Group sales, including the Tesa division, rose 7.2 percent to 1.26 billion euros, or $1.57 billion in the quarter, with EBIT down 6.7 percent. Excluding supply chain realignment expenses, group operative earnings were up 13.8 percent for the quarter. Beiersdorf did not state specific year-end sales goals, other than to say that the consumer division is expecting sales, excluding currency effects, to exceed last year's levels, with a further increase on return on sales.

Düsseldorf-based Henkel Group reported a 12.3 percent gain in EBIT to 95 million euros, or $118.4 million, for its cosmetics and toiletries unit in the second quarter. Divisional sales rose 9 percent to 746 million euros, or $929.4 million, with organic growth placed at 3 percent. Geographically, Henkel said Eastern Europe, North America and Latin America performed particularly well.

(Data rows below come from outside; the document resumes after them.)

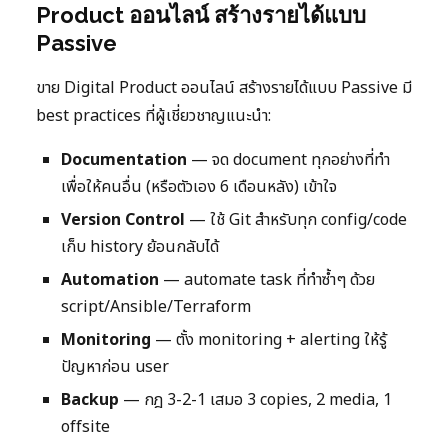
Product ออนไลน์ สร้างรายได้แบบ
Passive
ขาย Digital Product ออนไลน์ สร้างรายได้แบบ Passive มี
best practices ที่ผู้เชี่ยวชาญแนะนำ:
Documentation
— จด document ทุกอย่างที่ทำ
เพื่อให้คนอื่น (หรือตัวเอง 6 เดือนหลัง) เข้าใจ
Version Control
— ใช้ Git สำหรับทุก config/code
เก็บ history ย้อนกลับได้
Automation
— automate task ที่ทำซ้ำๆ ด้วย
script/Ansible/Terraform
Monitoring
— ตั้ง monitoring + alerting ให้รู้
ปัญหาก่อน user
Backup
— กฎ 3-2-1 เสมอ 3 copies, 2 media, 1
offsite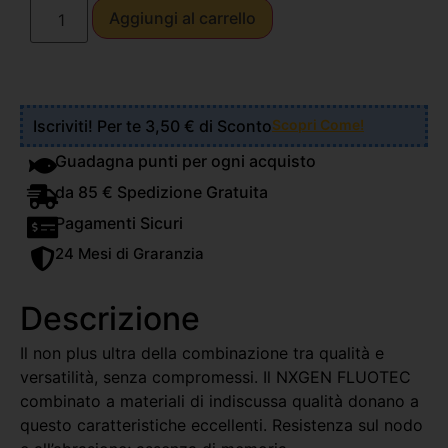
Aggiungi al carrello
Iscriviti! Per te 3,50 € di Sconto
Scopri Come!
Guadagna punti per ogni acquisto
da 85 € Spedizione Gratuita
Pagamenti Sicuri
24 Mesi di Graranzia
Descrizione
Il non plus ultra della combinazione tra qualità e
versatilità, senza compromessi. Il NXGEN FLUOTEC
combinato a materiali di indiscussa qualità donano a
questo caratteristiche eccellenti. Resistenza sul nodo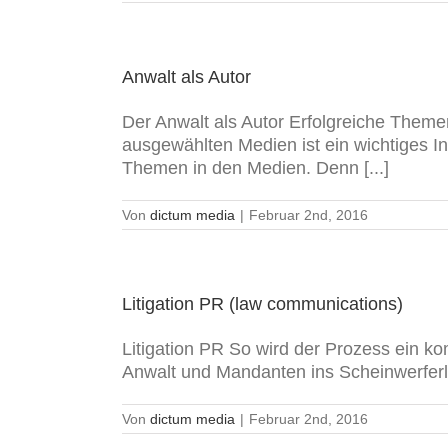
Anwalt als Autor
Der Anwalt als Autor Erfolgreiche Theme
ausgewählten Medien ist ein wichtiges I
Themen in den Medien. Denn [...]
Von
dictum media
|
Februar 2nd, 2016
Litigation PR (law communications)
Litigation PR So wird der Prozess ein ko
Anwalt und Mandanten ins Scheinwerferlic
Von
dictum media
|
Februar 2nd, 2016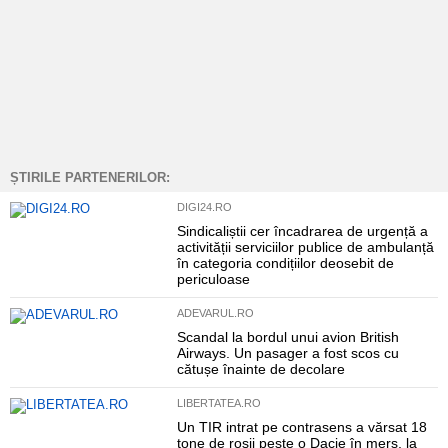
ȘTIRILE PARTENERILOR:
DIGI24.RO
Sindicaliștii cer încadrarea de urgență a
activității serviciilor publice de ambulanță
în categoria condițiilor deosebit de
periculoase
ADEVARUL.RO
Scandal la bordul unui avion British
Airways. Un pasager a fost scos cu
cătușe înainte de decolare
LIBERTATEA.RO
Un TIR intrat pe contrasens a vărsat 18
tone de roșii peste o Dacie în mers, la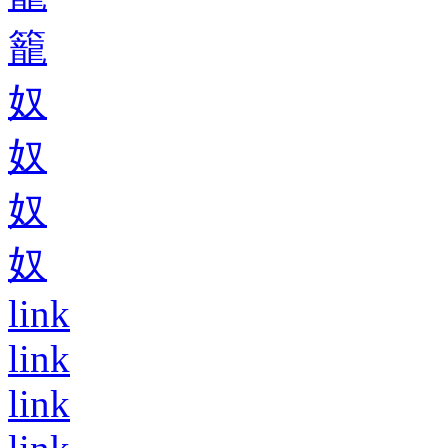
籠
奴
奴
奴
奴
link
link
link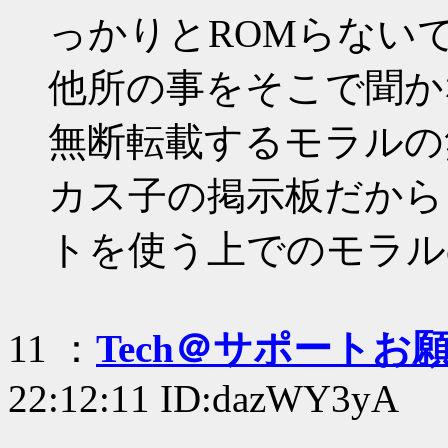
っかりとROMらない
他所の事をそこで聞か
無断転載するモラルの
カス子の掲示板だから
トを使う上でのモラル
11 ：
Tech＠サポートお
22:12:11 ID:dazWY3yA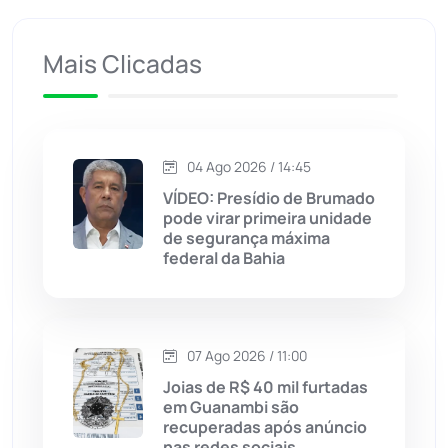
Iuiu
(173)
Mais Clicadas
Jacaraci
(97)
Jequié
(314)
04 Ago 2026 / 14:45
VÍDEO: Presídio de Brumado
Jussiape
(97)
pode virar primeira unidade
de segurança máxima
Justiça
(1470)
federal da Bahia
Lagoa Real
(182)
07 Ago 2026 / 11:00
Licínio de Almeida
(118)
Joias de R$ 40 mil furtadas
em Guanambi são
Livramento de Nossa...
(1338)
recuperadas após anúncio
nas redes sociais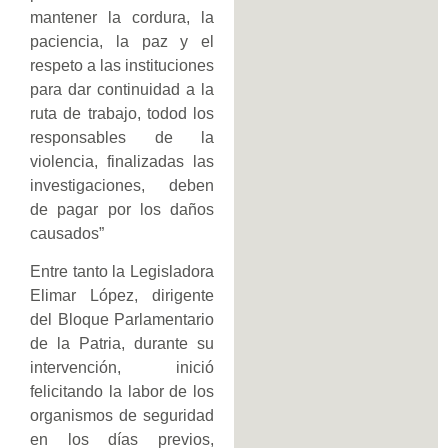
mantener la cordura, la
paciencia, la paz y el
respeto a las instituciones
para dar continuidad a la
ruta de trabajo, todod los
responsables de la
violencia, finalizadas las
investigaciones, deben
de pagar por los daños
causados”
Entre tanto la Legisladora
Elimar López, dirigente
del Bloque Parlamentario
de la Patria, durante su
intervención, inició
felicitando la labor de los
organismos de seguridad
en los días previos,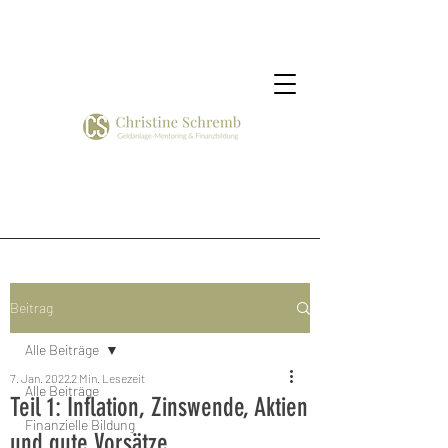
Beitrag
Alle Beiträge
7. Jan. 2022
2 Min. Lesezeit
Alle Beiträge
Teil 1: Inflation, Zinswende, Aktien
Finanzielle Bildung
und gute Vorsätze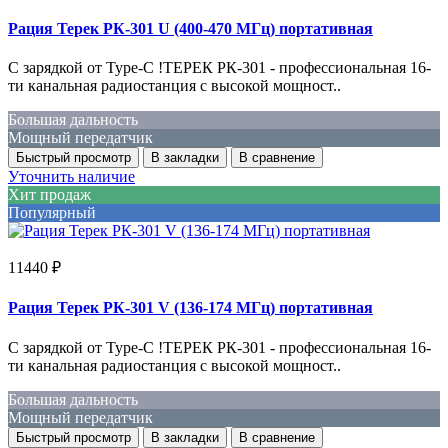
Рация Терек РК-301 U (400-470 МГц) портативная
С зарядкой от Type-C !ТЕРЕК РК-301 - профессиональная 16-
ти канальная радиостанция с высокой мощност..
Большая дальность
Мощный передатчик
Быстрый просмотр
В закладки
В сравнение
Уточнить наличие
Хит продаж
Популярный
11440 ₽
Рация Терек РК-301 V (136-174 МГц) портативная
С зарядкой от Type-C !ТЕРЕК РК-301 - профессиональная 16-
ти канальная радиостанция с высокой мощност..
Большая дальность
Мощный передатчик
Быстрый просмотр
В закладки
В сравнение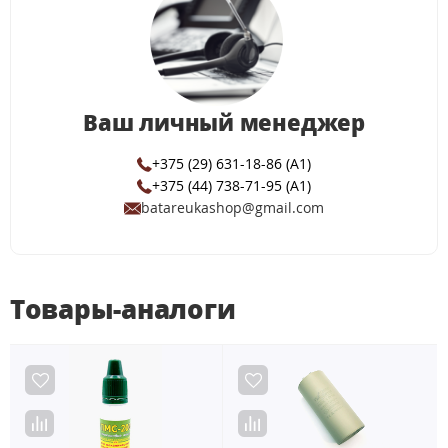
Ваш личный менеджер
+375 (29) 631-18-86 (A1)
+375 (44) 738-71-95 (A1)
batareukashop@gmail.com
Товары-аналоги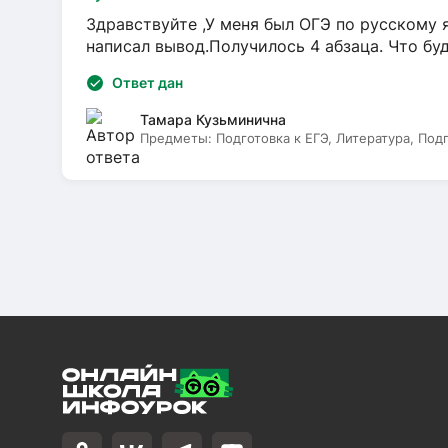
Здравствуйте ,У меня был ОГЭ по русскому я
написал вывод.Получилось 4 абзаца. Что бу
Ответ дан
Тамара Кузьминична
Предметы:
Подготовка к ЕГЭ, Литература, Под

The group, which includes laundry and home care, cosmetics and toiletries, consumer and craftsman adhesives and Henkel technologies business sectors, boosted EBIT 21.2 percent to 359 million euros, or $447.3 million, on sales of 3.23 billion euros, or $4.02 billion, an increase of 7.23 percent. Organic growth, when adjusted for foreign exchange and acquisitions and divestments, was set at 6.1 percent.

Ulrich Lehner, chairman of Hen­kel's management board, said he was "very confident we will achieve the targets we have set for ourselves for the full fiscal 2006." These call for organic sales growth of 3 to 4 percent, a rise in EBIT of about 10 percent — after adjusting for foreign exchange — and a 10 percent gain in earnings per preferred share.In the Douglas Group's third quarter ended June 30, Douglas Perfumeries reported earnings before interest, taxes, depreciation and amortization of 34.6 million euros, or $43.1 million, a gain of 12.3 percent. Sales for 500 Douglas perfumery doors jumped 18.7 percent to 365.6 million euros, or $455.5 million. On a comparable-store basis, third-quarter sales were up 6.5 percent.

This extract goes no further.